2. Description of the Prior Art
Electrochemical or electrolytic processes, and apparatus for their performance, are known in which anode and cathode means are immersed in anolyte and catholyte solutions, respectively, with the solutions being confined to contiguous chambers separated by an ion-permeable wall or membrane. It is also known to flow the anolyte and catholyte solutions through their separate chambers, one such apparatus being shown, for example, in U.S. Pat. No. 3,945,892, in which a bed of anode particles is fluidized by the upward flow of anolyte solution through the anode chamber. The cathode compartment is separated from the particulate anode by a semipermeable membrane, and means are provided for increasing the pressure in the cathode compartment to equalize the increased hydrostatic pressure required to produce the flow through the particulate anode and to thereby avoid rupturing the membrane.
A method of producing galvanized metal or sheet material having a zinc coating on one side only is disclosed in U.S. Pat. No. 3,988,216, which is assigned to the assignee of this invention. According to this patent, a strip of metal which has been previously coated on both sides by hot dipping or other suitable process is drawn through an electrolyte bath between an anode immersed in the bath and a cathode immersed in an electrolyte solution which is kept separated from the anode bath solution by a perm-selective anion membrane. By applying negative current to the cathode and positive current to the anode, zinc is removed from the side of the strip facing the cathode and a substantially equal amount of zinc is simultaneously plated onto the side facing the anode.
In the production of galvanized sheet or strip steel, including one-side galvanized strip produced according to the method of U.S. Pat. No. 3,988,216, relatively high current densities are required in order to plate the strip as it is drawn through the apparatus at a commercially acceptable rate. Further, the strip may be up to 6 feet or more in width, with the anode and cathode having surface areas facing the strip of up to 50 square feet or more. With current densities of up to 1000 amperes per square foot (asf) employed, a substantial amount of heat is generated which heats the electrolyte solutions in which the anode and cathode are immersed. Since the anion membranes conventionally used in such devices are formed from a thin, delicate sheet material such as a thermoplastic synthetic resin material, the heat in the catholyte solution surrounding the cathode presents serious problems in utilizing the method on a commercial scale for producing galvanized sheet steel.

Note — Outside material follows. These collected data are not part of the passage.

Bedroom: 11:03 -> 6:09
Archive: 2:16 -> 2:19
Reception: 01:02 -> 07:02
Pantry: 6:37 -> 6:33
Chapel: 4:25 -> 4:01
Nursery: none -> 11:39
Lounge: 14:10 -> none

In the process of producing one-side galvanized strip steel in which the anode is immersed in an acidic electrolyte solution, or anolyte, and the cathode in a basic electrolyte solution, or catholyte, zinc coating on the side of the strip adjacent the cathode is oxidized to zinc ions which go into solution, while a substantially equivalent amount of zinc ions are reduced to zinc metal and deposited from the solution on the side of the strip facing the anode. Water disassociates at the anode and the cathode, with hydroxyl ions and hydrogen gas being generated at the cathode and hydrogen ions and oxygen gas being generated at the anode. The hydroxyl ions carry the electrocurrent through the perm-selective anion membrane and reunite with the hydrogen ions to re-form water. However, the hydrogen gas generated at the surface of the cathode tends to interfere with the electrolytic action when permitted to accumulate and form bubbles on the surface of the cathode.
In view of the foregoing, it is a primary object of the present invention to provide an improved cathode structure for use in an electrolytic process.

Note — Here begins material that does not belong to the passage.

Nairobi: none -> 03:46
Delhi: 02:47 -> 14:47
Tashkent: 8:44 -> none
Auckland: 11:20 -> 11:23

It is a further object of the invention to provide an improved cathode structure for use in an electrolytic process in which the anode and cathode are immersed in separate electrolytic solutions separated by an ion-permeable membrane.
Another object of the invention is to provide an improved cathode structure for use in the production of one-side galvanized sheet or strip metal material.
Another object of the invention is to provide such a cathode structure having means for circulating an electrolyte solution over the surface of the cathode at a rate sufficient to effectively cool the cathode and to flush hydrogen gas from the cathode surface.